### WHAT IS NEEDED
Once the pictures have been set aside, copy every remaining entry exactly.

##########

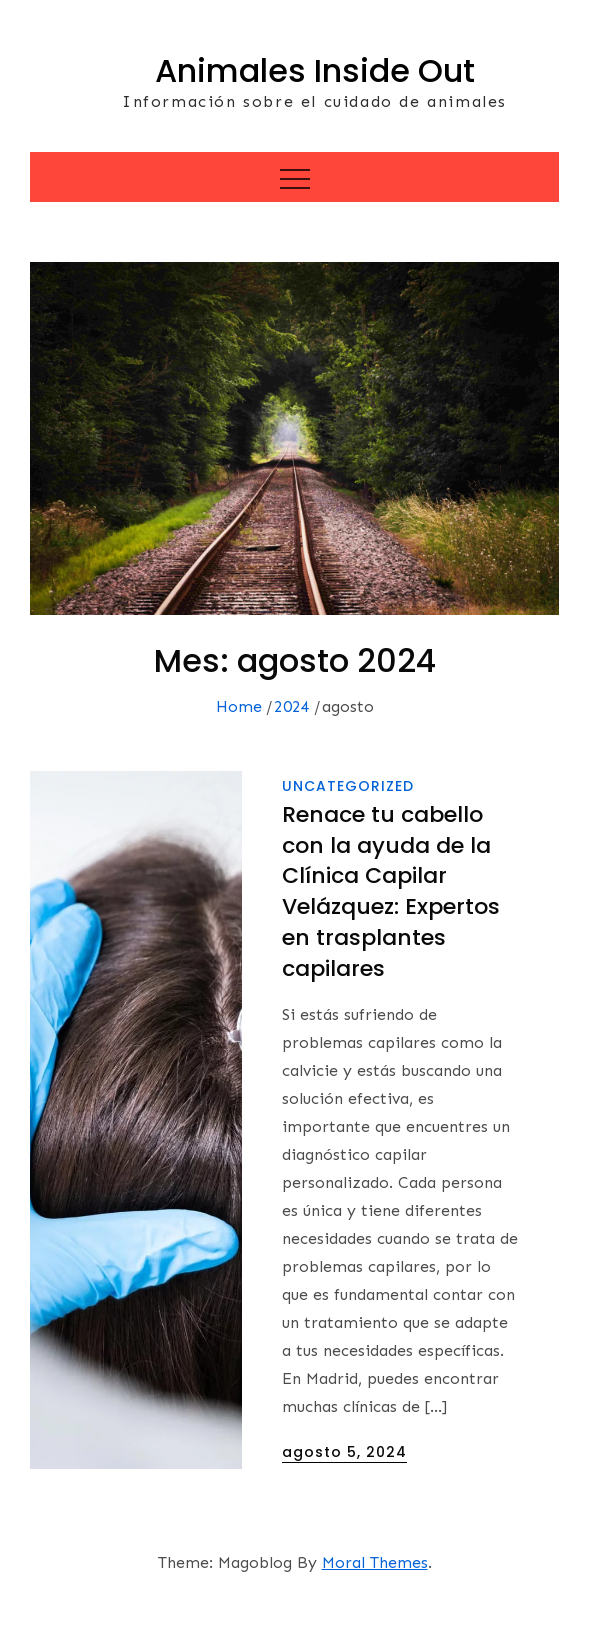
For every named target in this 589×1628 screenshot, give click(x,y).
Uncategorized (348, 786)
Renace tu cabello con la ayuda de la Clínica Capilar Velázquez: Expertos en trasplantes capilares (391, 891)
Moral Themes (375, 1562)
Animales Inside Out (315, 70)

##########

### YOUR RESPONSE
For every named target in this 589×1628 screenshot, give click(x,y).
Uncategorized (348, 786)
Renace tu cabello con la ayuda de la Clínica Capilar Velázquez: Expertos en trasplantes capilares (391, 891)
Moral Themes (375, 1562)
Animales Inside Out (315, 70)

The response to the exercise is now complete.